Given that the population of NI makes up less than 3% of the UK, this shows the closeness of the economic ties between the two. The reports finds a very signiﬁcant share of cross-border trade is accounted for by ﬁrms that trade in both directions. These two-way traders make up around 18% of ﬁrms but accounted for over 60% of exports, and over 70% of imports.
The nature of the trade arrangements that will be in place following the exit of the UK from the EU is currently unknown and will be the subject of considerable negotiation over the coming years.
To inform this process, this research examines current cross-border trading patterns and considers the potential impacts on overall trade of the application of current EU WTO tariffs.
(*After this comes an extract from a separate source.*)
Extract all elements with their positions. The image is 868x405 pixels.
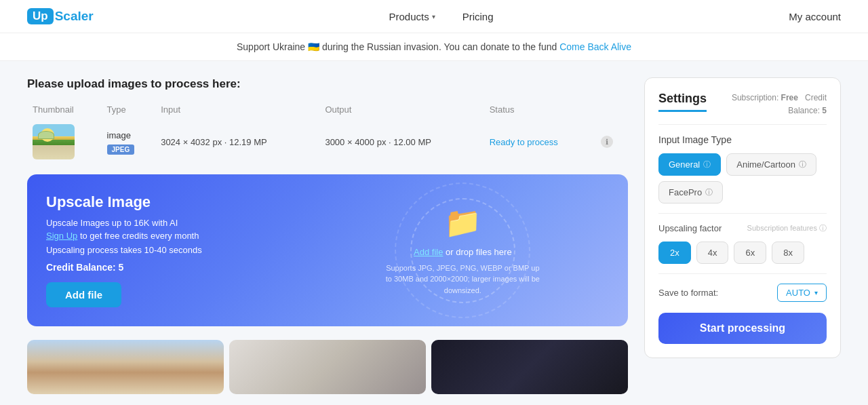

The impact of Non-Tariff Barriers (NTB’s) and changes to the euro-sterling exchange rate are also examined. The total impact on trade is derived from a combination of the size of the price increase caused by the tariff and NTBs and the sensitivity of trade to price changes.
This report was funded by the Department of Jobs Enterprise and Innovation and undertaken by the Economic and Social Research Institute (ESRI) and developed with input from the Department of Jobs Enterprise and Innovation, Department of Agriculture, Food & the Marine, Revenue Commissioners and the Department for the Economy.